Penulis : Dede Eko Saputro,S.Kom.,M.Kom Selaku Dosen Universitas Pamulang
UMKM adalah tulang punggung ekonomi Indonesia. Jumlahnya lebih dari 60 juta unit dan menyerap hampir 97 persen tenaga kerja. Dengan potensi sebesar itu, UMKM seharusnya jadi pemain utama di era digital. Sayangnya, banyak pelaku UMKM masih memandang digital marketing sebagai sesuatu yang rumit, mahal, dan hanya untuk brand besar. Padahal peluang yang ditawarkan justru paling cocok untuk skala usaha kecil dan menengah.
Digital marketing memberi UMKM akses pasar tanpa batas. Dulu, jangkauan usaha dibatasi lokasi toko, kemampuan buka cabang, atau biaya sewa tempat strategis. Sekarang, satu akun Instagram, TikTok Shop, atau marketplace bisa menjangkau pembeli dari Sabang sampai Merauke. Biaya masuknya jauh lebih rendah dibanding iklan konvensional di baliho atau TV. Dengan modal ratusan ribu rupiah, produk lokal bisa muncul di beranda calon pembeli yang tepat melalui iklan berbayar.
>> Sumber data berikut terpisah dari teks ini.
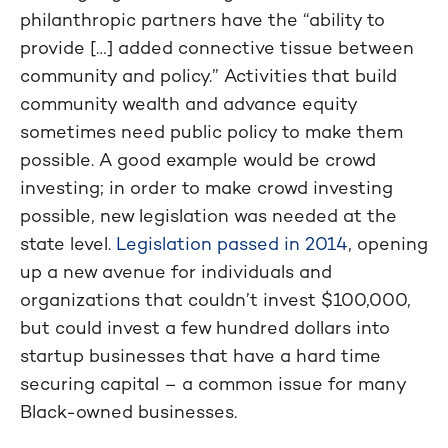
philanthropic partners have the “ability to
provide […] added connective tissue between
community and policy.” Activities that build
community wealth and advance equity
sometimes need public policy to make them
possible. A good example would be crowd
investing; in order to make crowd investing
possible, new legislation was needed at the
state level.
Legislation passed in 2014
, opening
up a new avenue for individuals and
organizations that couldn’t invest $100,000,
but could invest a few hundred dollars into
startup businesses that have a hard time
securing capital – a common issue for many
Black-owned businesses.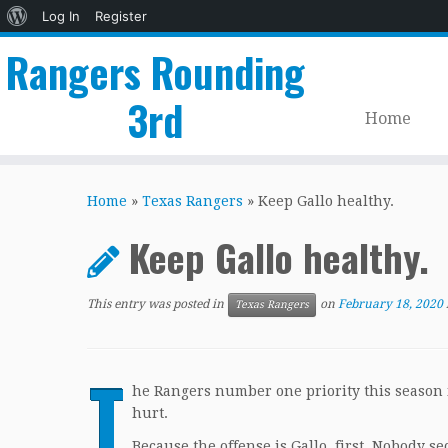
About
Log In
Register
WordPress
Rangers Rounding
3rd
Home
Skip
to
Home
»
Texas Rangers
»
Keep Gallo healthy.
content
Keep Gallo healthy.
This entry was posted in
on
February 18, 2020
Texas Rangers
T
he Rangers number one priority this season i
hurt.
Because the offense is Gallo, first. Nobody sec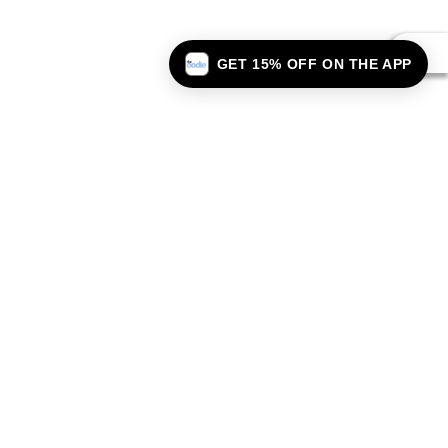
GET 15% OFF ON THE APP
Ini democratization of marketing yang tidak pernah terjadi sebelumnya.
Masalahnya, akses tidak otomatis sama dengan pemanfaatan. Survei berulang menunjukkan banyak UMKM sudah punya akun media sosial, tapi isinya hanya foto produk tanpa strategi. Posting asal-asalan, jarang berinteraksi, dan tidak paham siapa target pasarnya. Akibatnya, algoritma tidak mendorong konten mereka, engagement rendah, dan akhirnya menyimpulkan digital marketing tidak efektif. Padahal yang kurang bukan medianya, tapi cara memakainya.
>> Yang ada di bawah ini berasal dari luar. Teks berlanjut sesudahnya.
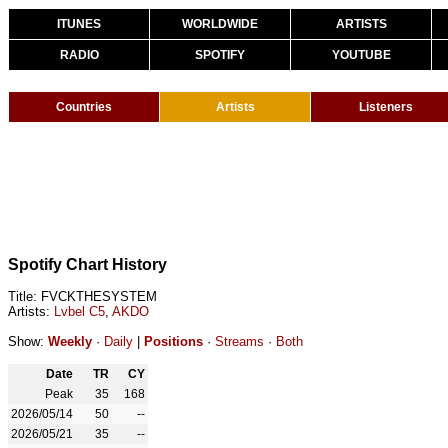
ITUNES
WORLDWIDE
ARTISTS
RADIO
SPOTIFY
YOUTUBE
Countries
Artists
Listeners
Spotify Chart History
Title: FVCKTHESYSTEM
Artists:
Lvbel C5
,
AKDO
Show:
Weekly
·
Daily
|
Positions
·
Streams
·
Both
Date
TR
CY
Peak
35
168
2026/05/14
50
--
2026/05/21
35
--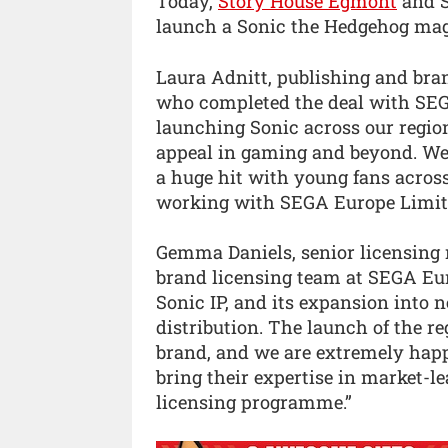
Today,
Story House Egmont
and S
launch a Sonic the Hedgehog mag
Laura Adnitt, publishing and br
who completed the deal with SEGA
launching Sonic across our regio
appeal in gaming and beyond. We
a huge hit with young fans across
working with SEGA Europe Limited
Gemma Daniels, senior licensing
brand licensing team at SEGA Euro
Sonic IP, and its expansion into 
distribution. The launch of the r
brand, and we are extremely hap
bring their expertise in market-l
licensing programme.”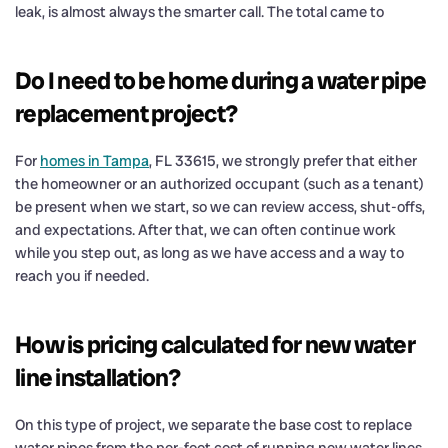
leak, is almost always the smarter call. The total came to
Do I need to be home during a water pipe
replacement project?
For
homes in Tampa
, FL 33615, we strongly prefer that either
the homeowner or an authorized occupant (such as a tenant)
be present when we start, so we can review access, shut-offs,
and expectations. After that, we can often continue work
while you step out, as long as we have access and a way to
reach you if needed.
How is pricing calculated for new water
line installation?
On this type of project, we separate the base cost to replace
water pipes from the per-foot cost of running new water lines.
Digital marketing untuk UMKM bukan soal ikut tren atau jadi viral. Inti sederhananya ada tiga: kenal audiens, buat konten yang menyelesaikan masalah, dan ukur hasilnya. Kenal audiens artinya paham orang yang beli itu siapa, keluhannya apa, dan di platform mana mereka paling aktif. Warung kopi di Jakarta Selatan akan beda strateginya dengan pengrajin anyaman di Lombok. Konten yang menyelesaikan masalah artinya tidak hanya jualan. Edukasi cara pakai produk, cerita di balik pembuatan, atau tips terkait produk itu jauh lebih menarik dan membangun kepercayaan. Mengukur hasil artinya lihat data sederhana: konten mana yang banyak disimpan, iklan mana yang menghasilkan klik, jam berapa audiens paling aktif. Data ini gratis dan ada di setiap platform.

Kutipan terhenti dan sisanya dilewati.